§ **ASSIGNMENT**
Print the whole listing below again, exactly as given.

§ **INFORMATION SUPPLIED**
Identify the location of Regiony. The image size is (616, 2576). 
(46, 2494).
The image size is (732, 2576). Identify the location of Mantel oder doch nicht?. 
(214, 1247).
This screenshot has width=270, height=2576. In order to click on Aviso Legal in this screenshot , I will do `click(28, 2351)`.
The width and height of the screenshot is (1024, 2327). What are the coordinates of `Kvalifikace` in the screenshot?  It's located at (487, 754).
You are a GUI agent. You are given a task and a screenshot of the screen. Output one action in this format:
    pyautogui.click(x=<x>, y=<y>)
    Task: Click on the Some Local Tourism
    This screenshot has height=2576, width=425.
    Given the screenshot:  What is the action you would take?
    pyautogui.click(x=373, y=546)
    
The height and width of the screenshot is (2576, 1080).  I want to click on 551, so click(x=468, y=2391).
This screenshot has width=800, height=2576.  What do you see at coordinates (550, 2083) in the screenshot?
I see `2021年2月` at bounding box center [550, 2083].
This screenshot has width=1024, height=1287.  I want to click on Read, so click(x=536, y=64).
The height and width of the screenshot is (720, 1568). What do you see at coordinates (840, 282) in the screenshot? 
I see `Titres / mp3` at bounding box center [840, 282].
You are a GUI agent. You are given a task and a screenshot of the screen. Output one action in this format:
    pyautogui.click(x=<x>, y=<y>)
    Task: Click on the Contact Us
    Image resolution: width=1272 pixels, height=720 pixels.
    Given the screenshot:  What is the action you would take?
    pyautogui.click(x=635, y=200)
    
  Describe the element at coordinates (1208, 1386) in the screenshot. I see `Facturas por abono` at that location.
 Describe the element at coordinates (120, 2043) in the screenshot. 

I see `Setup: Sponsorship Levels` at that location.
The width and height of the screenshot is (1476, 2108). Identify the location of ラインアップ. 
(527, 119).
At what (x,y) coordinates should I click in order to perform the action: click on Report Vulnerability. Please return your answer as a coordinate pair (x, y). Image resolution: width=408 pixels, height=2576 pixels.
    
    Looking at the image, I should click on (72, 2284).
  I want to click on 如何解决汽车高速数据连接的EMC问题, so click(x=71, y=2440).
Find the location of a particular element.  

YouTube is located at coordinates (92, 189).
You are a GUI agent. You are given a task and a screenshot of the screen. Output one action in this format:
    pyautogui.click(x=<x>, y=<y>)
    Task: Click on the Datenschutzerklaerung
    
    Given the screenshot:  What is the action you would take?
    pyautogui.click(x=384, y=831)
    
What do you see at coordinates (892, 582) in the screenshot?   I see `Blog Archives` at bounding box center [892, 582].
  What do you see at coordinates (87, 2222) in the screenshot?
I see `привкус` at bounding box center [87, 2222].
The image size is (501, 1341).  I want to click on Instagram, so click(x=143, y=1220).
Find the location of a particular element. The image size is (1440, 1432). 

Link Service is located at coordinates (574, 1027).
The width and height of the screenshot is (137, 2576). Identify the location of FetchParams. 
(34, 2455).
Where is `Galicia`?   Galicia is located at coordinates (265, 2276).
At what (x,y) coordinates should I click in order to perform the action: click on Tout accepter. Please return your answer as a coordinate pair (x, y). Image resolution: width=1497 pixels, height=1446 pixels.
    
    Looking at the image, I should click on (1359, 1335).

§ **RESULT**
Identify the location of Regiony. The image size is (616, 2576). 
(46, 2494).
The image size is (732, 2576). Identify the location of Mantel oder doch nicht?. 
(214, 1247).
This screenshot has width=270, height=2576. In order to click on Aviso Legal in this screenshot , I will do `click(28, 2351)`.
The width and height of the screenshot is (1024, 2327). What are the coordinates of `Kvalifikace` in the screenshot?  It's located at (487, 754).
You are a GUI agent. You are given a task and a screenshot of the screen. Output one action in this format:
    pyautogui.click(x=<x>, y=<y>)
    Task: Click on the Some Local Tourism
    This screenshot has height=2576, width=425.
    Given the screenshot:  What is the action you would take?
    pyautogui.click(x=373, y=546)
    
The height and width of the screenshot is (2576, 1080).  I want to click on 551, so click(x=468, y=2391).
This screenshot has width=800, height=2576.  What do you see at coordinates (550, 2083) in the screenshot?
I see `2021年2月` at bounding box center [550, 2083].
This screenshot has width=1024, height=1287.  I want to click on Read, so click(x=536, y=64).
The height and width of the screenshot is (720, 1568). What do you see at coordinates (840, 282) in the screenshot? 
I see `Titres / mp3` at bounding box center [840, 282].
You are a GUI agent. You are given a task and a screenshot of the screen. Output one action in this format:
    pyautogui.click(x=<x>, y=<y>)
    Task: Click on the Contact Us
    Image resolution: width=1272 pixels, height=720 pixels.
    Given the screenshot:  What is the action you would take?
    pyautogui.click(x=635, y=200)
    
  Describe the element at coordinates (1208, 1386) in the screenshot. I see `Facturas por abono` at that location.
 Describe the element at coordinates (120, 2043) in the screenshot. 

I see `Setup: Sponsorship Levels` at that location.
The width and height of the screenshot is (1476, 2108). Identify the location of ラインアップ. 
(527, 119).
At what (x,y) coordinates should I click in order to perform the action: click on Report Vulnerability. Please return your answer as a coordinate pair (x, y). Image resolution: width=408 pixels, height=2576 pixels.
    
    Looking at the image, I should click on (72, 2284).
  I want to click on 如何解决汽车高速数据连接的EMC问题, so click(x=71, y=2440).
Find the location of a particular element.  

YouTube is located at coordinates (92, 189).
You are a GUI agent. You are given a task and a screenshot of the screen. Output one action in this format:
    pyautogui.click(x=<x>, y=<y>)
    Task: Click on the Datenschutzerklaerung
    
    Given the screenshot:  What is the action you would take?
    pyautogui.click(x=384, y=831)
    
What do you see at coordinates (892, 582) in the screenshot?   I see `Blog Archives` at bounding box center [892, 582].
  What do you see at coordinates (87, 2222) in the screenshot?
I see `привкус` at bounding box center [87, 2222].
The image size is (501, 1341).  I want to click on Instagram, so click(x=143, y=1220).
Find the location of a particular element. The image size is (1440, 1432). 

Link Service is located at coordinates (574, 1027).
The width and height of the screenshot is (137, 2576). Identify the location of FetchParams. 
(34, 2455).
Where is `Galicia`?   Galicia is located at coordinates (265, 2276).
At what (x,y) coordinates should I click in order to perform the action: click on Tout accepter. Please return your answer as a coordinate pair (x, y). Image resolution: width=1497 pixels, height=1446 pixels.
    
    Looking at the image, I should click on (1359, 1335).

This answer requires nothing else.